We have some traditions in our family that sort of happened. One of them has turned out to be phantom messages. The white counter top on the breakfast bar in the center of our kitchen became a message center years ago. Rather than leaving messages on scraps of paper, we used erasable crayons and wrote on the counter top. Since we rarely sat down at the table to eat, this island was the social center of our home; and if you wanted someone to get a message, you wrote it out on the counter. Often the messages would become works of art or literature. I regret not having saved many of these messages. One of our kids would create a limerick, tongue twister or a poem. Soon, another would add a verse or revise it--sometimes with ulterior motives. I remember a few lines that went:
How many steeds could weed seeds feed
if weed seeds could feed steeds?
Once, of the kids changed the grammar on a poem to make it incorrect. Another, seeing the solecism, underlined the error and wrote in the margin, "You can do better than this. See me after class."
Even now, though our children are away on their own, we'll occasionally have a message when we come home. Sometimes it entails toys arranged in disturbing poses--like Mr. Potato Head standing over another Potato Head holding a potato smasher.
Recently, my wife bought a 5'5" teddy bear at Costco and left it in our living room. A few days later, I walked in to the kitchen to find the giant bear seated at the bar with a jar of peanut butter, a knife and some honey. I admit I was startled--more than once. I would forget he was there, walk into the kitchen and see this stranger in the room. A few days later, I came home to find the same bear seated in the family room, legs crossed, reading a book about bears to all the other toy bears in the house.

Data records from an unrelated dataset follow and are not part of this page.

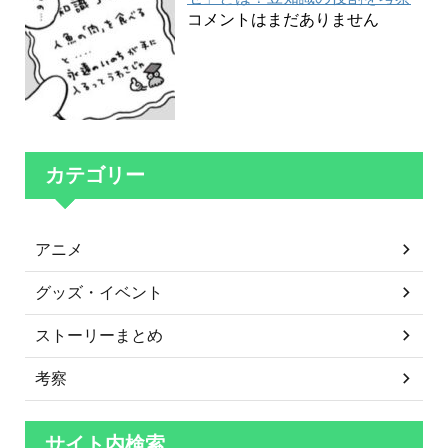
コメントはまだありません
カテゴリー
アニメ
グッズ・イベント
ストーリーまとめ
考察
サイト内検索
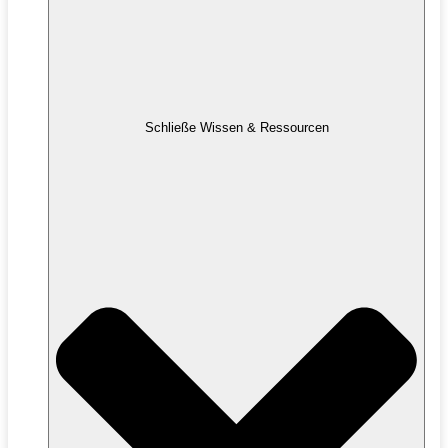
Schließe Wissen & Ressourcen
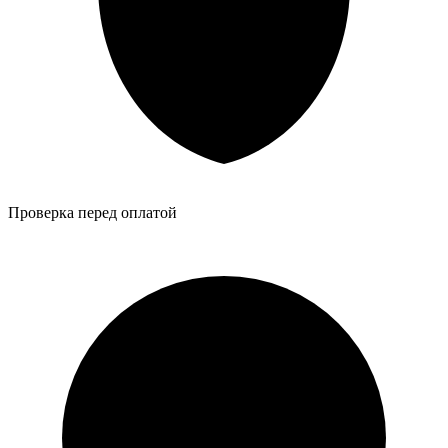
Проверка перед оплатой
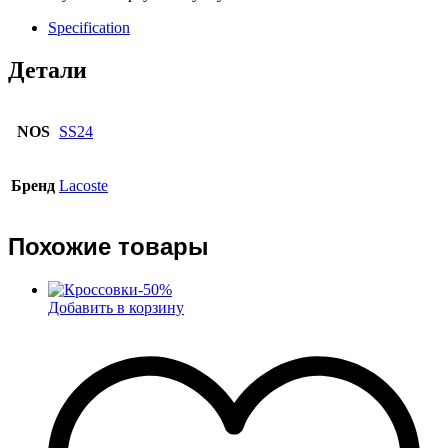
Specification
Детали
NOS
SS24
Бренд
Lacoste
Похожие товары
-
50
%
Добавить в корзину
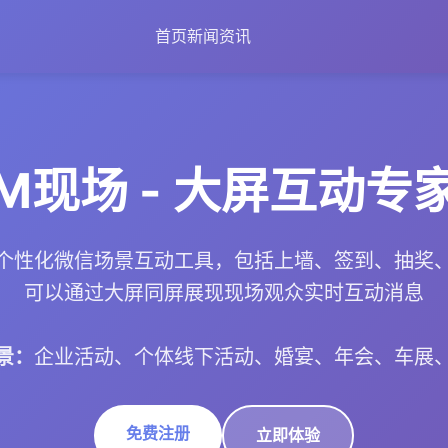
首页
新闻资讯
M现场 - 大屏互动专
个性化微信场景互动工具，包括上墙、签到、抽奖
可以通过大屏同屏展现现场观众实时互动消息
景：
企业活动、个体线下活动、婚宴、年会、车展
免费注册
立即体验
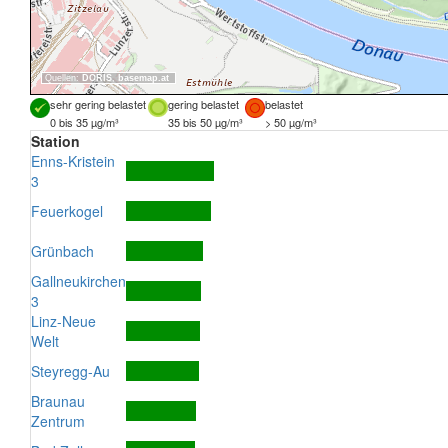
Quellen:
DORIS
,
basemap.at
sehr gering belastet
gering belastet
belastet
0 bis 35 µg/m³
35 bis 50 µg/m³
> 50 µg/m³
Station
Enns-Kristein
3
Feuerkogel
Grünbach
Gallneukirchen
3
Linz-Neue
Welt
Steyregg-Au
Braunau
Zentrum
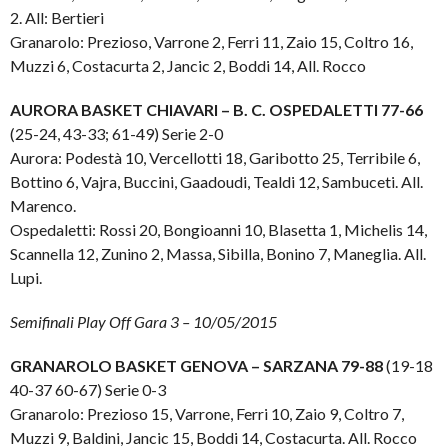
2. All: Bertieri
Granarolo: Prezioso, Varrone 2, Ferri 11, Zaio 15, Coltro 16,
Muzzi 6, Costacurta 2, Jancic 2, Boddi 14, All. Rocco
AURORA BASKET CHIAVARI – B. C. OSPEDALETTI 77-66
(25-24, 43-33; 61-49) Serie 2-0
Aurora: Podestà 10, Vercellotti 18, Garibotto 25, Terribile 6,
Bottino 6, Vajra, Buccini, Gaadoudi, Tealdi 12, Sambuceti. All.
Marenco.
Ospedaletti: Rossi 20, Bongioanni 10, Blasetta 1, Michelis 14,
Scannella 12, Zunino 2, Massa, Sibilla, Bonino 7, Maneglia. All.
Lupi.
Semifinali Play Off Gara 3 – 10/05/2015
GRANAROLO BASKET GENOVA – SARZANA 79-88
(19-18
40-37 60-67) Serie 0-3
Granarolo: Prezioso 15, Varrone, Ferri 10, Zaio 9, Coltro 7,
Muzzi 9, Baldini, Jancic 15, Boddi 14, Costacurta. All. Rocco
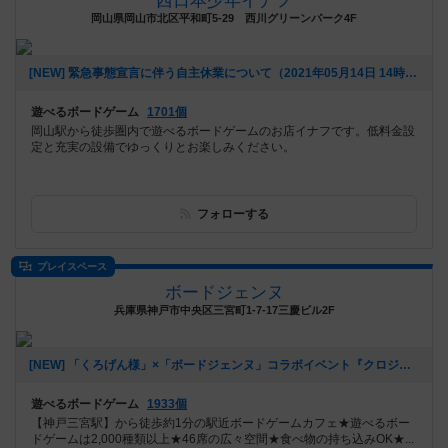
西日本少年イナフ
岡山県岡山市北区平和町5-29 西川グリーンパーク4F
[NEW] 緊急事態宣言に伴う自主休業について（2021年05月14日 14時23分）
遊べるボードゲーム
1701個
岡山駅から徒歩圏内で遊べるボードゲームのお店イナフです。低料金設
定と充実の設備でゆっくりとお楽しみください。
フォローする
プレイスペース
ボードジェンヌ
兵庫県神戸市中央区三宮町1-7-17三慶ビル2F
[NEW] 「くろげん様」×「ボードジェンヌ」コラボイベント『クロジェンヌ会』（2021年02月13日 14時21分）
遊べるボードゲーム
1933個
【神戸三宮駅】から徒歩約1分の駅近ボードゲームカフェ★遊べるボー
ドゲームは2,000種類以上★46席の広々空間★食べ物の持ち込みOK★...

Other books about bears were on the floor--with the notable exception of the pigeon with his book, Don't Let the Pigeon Stay Up Late! (not as good as Don't Let the Pigeon Drive The Bus!) Whoever set up this scene knew that pigeon would demand a role.
By morning, the scene had changed again. This time, the bear was seated behind a tripod and camera--with all the stuffed animals lined up for their photo.
Apparently, they were hungry this morning, because they were gathered around the table of the grandkids' kitchenette. The big bear was reaching in to the fridge. Pooh has a huge bowl; Eeyore is on the floor, excluded from the group--and with only one piece of cereal in a spoon. Max, (from "Where the Wild Things Are") has his foot on the table and only his area is messy.